You see, I was also exposed to a culture of service early in my life because of the teachings in my family and also in Universidad de Santa Isabel, where I studied. This was perhaps what drove me to be a lawyer for the poor, serving where the need is greatest, even if it meant walking long distances on foot, tricycle, or bancas. Even if it meant sleeping on boats or makeshift huts.
So when I assumed office, the first thing we did was reinvent our office to make it more advocacy-heavy. We immediately set to work. Our search for meaningful transformations brought us to places like Agutaya, a far-flung, 5th class community in Northern Palawan with a 12,000 population. You have to take a ten-hour grueling boat ride from Coron just to reach its shores. Agutaya has no electricity, and access to safe, potable water is still a problem.
During the height of Typhoon Yolanda, their only school building was destroyed – leaving many children with not enough classrooms to use, even up to this day.
When my team and I went to Agutaya two months ago, some of the locals were on the verge of tears. We were told later on that it was the first time that a national government official visited their area.
While walking around, we noticed that the Grade 5 students were as small as the Grade 1 students. Those children were stunted and would never get better. Stunting is an irreversible condition. We left Agutaya with broken hearts, but we went home with determined spirits. We promised ourselves that we will be back with help.

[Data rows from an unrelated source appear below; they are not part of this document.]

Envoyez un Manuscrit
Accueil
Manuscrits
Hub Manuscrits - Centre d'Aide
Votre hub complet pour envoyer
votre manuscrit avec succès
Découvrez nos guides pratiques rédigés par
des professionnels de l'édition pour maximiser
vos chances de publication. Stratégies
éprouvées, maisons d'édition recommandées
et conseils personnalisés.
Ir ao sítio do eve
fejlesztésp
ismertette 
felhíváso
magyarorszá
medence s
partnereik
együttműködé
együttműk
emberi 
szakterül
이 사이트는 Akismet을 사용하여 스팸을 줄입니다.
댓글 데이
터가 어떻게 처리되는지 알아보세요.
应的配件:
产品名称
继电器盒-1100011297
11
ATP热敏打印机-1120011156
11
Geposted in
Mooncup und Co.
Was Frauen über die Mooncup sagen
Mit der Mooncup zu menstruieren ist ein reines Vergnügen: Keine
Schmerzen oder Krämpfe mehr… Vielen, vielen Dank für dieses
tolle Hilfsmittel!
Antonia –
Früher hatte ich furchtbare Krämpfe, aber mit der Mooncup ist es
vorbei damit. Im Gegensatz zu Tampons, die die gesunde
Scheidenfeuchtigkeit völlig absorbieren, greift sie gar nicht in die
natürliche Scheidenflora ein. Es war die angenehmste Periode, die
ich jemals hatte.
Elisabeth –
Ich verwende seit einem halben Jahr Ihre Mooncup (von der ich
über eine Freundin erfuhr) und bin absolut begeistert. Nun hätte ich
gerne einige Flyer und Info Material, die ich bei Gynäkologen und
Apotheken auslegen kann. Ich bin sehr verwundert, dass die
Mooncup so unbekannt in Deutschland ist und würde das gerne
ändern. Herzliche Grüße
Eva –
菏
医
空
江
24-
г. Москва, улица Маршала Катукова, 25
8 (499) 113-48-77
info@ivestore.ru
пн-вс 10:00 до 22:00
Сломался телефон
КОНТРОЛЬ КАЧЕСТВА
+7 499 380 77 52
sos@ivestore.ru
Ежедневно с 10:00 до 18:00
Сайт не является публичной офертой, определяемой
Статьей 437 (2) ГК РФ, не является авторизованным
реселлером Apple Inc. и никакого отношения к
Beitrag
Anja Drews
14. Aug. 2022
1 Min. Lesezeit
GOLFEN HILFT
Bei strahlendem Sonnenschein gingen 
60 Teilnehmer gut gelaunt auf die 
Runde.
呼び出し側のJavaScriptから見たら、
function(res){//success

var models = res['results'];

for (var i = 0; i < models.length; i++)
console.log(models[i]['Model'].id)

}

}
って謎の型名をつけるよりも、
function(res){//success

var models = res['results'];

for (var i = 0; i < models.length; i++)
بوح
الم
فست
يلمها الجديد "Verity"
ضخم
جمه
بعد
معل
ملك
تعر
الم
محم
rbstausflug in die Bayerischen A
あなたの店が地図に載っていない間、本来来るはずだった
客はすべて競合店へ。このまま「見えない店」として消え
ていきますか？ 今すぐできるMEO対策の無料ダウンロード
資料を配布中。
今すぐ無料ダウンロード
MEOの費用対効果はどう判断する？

There are many more places like Agutaya and some of them are right here around us, here in Mindanao. Alam po ninyo, this land and its people are dear to me and Jesse. As a lawyer for the poor for several decades, I’ve done much work helping Sumilao farmers get their land. And Jesse, through his work in Synergeia Foundation as well as his stint in DILG, has been in many corners of Mindanao training Mayors, school administrators, and many others in good governance. We both believe that the progress of Mindanao is critical to our success as a nation.
With our partnership with Xavier University, we can reach more Agutayas here in Mindanao.
But more importantly, we will have more citizens involved in the work of transformative change where it matters most.
And the best citizens to partner with are Xavierians, who share with us this culture of excellence and selfless service.
Thank you from the deepest parts of my heart.
For all that you do, and for all that you are.